Eine Lehrerin greift zur Waffe, um ihren Schüler/innen die Leitkultursprache Deutsch und die dazugehörigen Klassiker näher zu bringen. Die größten Klischees und Fremdzuschreibungen werden hier in stanislawskischer Manier ausgespielt, um spätestens nach zehn Minuten brutal dekonstruiert zu werden. Ein befreundeter Regisseur sagte mir, er habe noch nie vorher einen so glaubwürdigen Schiller auf der Bühne gesehen. Man vergäße dabei aber nicht die Prämisse, dass Schiller gespielt wird mit vorgehaltener Waffe. Die Lehrerin erzwingt die Umarmungen zwischen Ferdinand und Luise mit Schüssen.

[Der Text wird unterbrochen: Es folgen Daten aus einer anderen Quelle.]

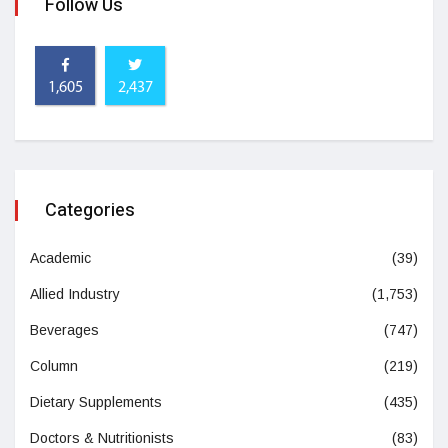
Follow Us
1,605
2,437
Categories
Academic
(39)
Allied Industry
(1,753)
Beverages
(747)
Column
(219)
Dietary Supplements
(435)
Doctors & Nutritionists
(83)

Hier geht es nicht um die Wiedergabe des Stücks. Das haben mittlerweile alle etablierten Zeitungen und Theatermagazine mit seitenlangen Berichten, Interviews, Coverstories gewürdigt. Und das zu Recht! Zu der Inszenierung selbst von meiner Seite nur zwei Dinge, die ich hervorheben will: Auf der Bühne hängt der P.o.C.- Schulklasse ein schwerer deutscher Flügel über dem Kopf, der immer wieder zwischendurch deutsche Volkslieder anspielt. Und: bevor die Schauspieler/innen auf die Bühne gehen, ist es für die Zuschauer/innen sichtbar, wie diese in ihre (Ghetto-) Kostüme schlüpfen. Nurkan Erpulat sagt,  »das ist ein Stück über den Blick auf uns.«

Warum ist das Stück nun so erfolgreich? Weil es sehr gut ist, würde ich gerne sagen. Das stimmt auch, aber die anderen Arbeiten von Erpulat sind es auch. »Lö Bal Almanya« zum Beispiel, ein Stück über fünfzig Jahre Gastarbeiter/innengeschichte. Was ist mit »Jenseits – bist du schwul oder bist du Türke?« Ganz zu schweigen von anderen Produktionen vom Ballhaus, die immer politisch, immer aktuell, immer auf den Punkt sind? Was ist das mit »Verrücktes Blut«, warum trifft es so ›den Nerv der Zeit‹ wie alle Kritiker/innen aus einem Mund schreien? Warum lacht man hier? Worüber?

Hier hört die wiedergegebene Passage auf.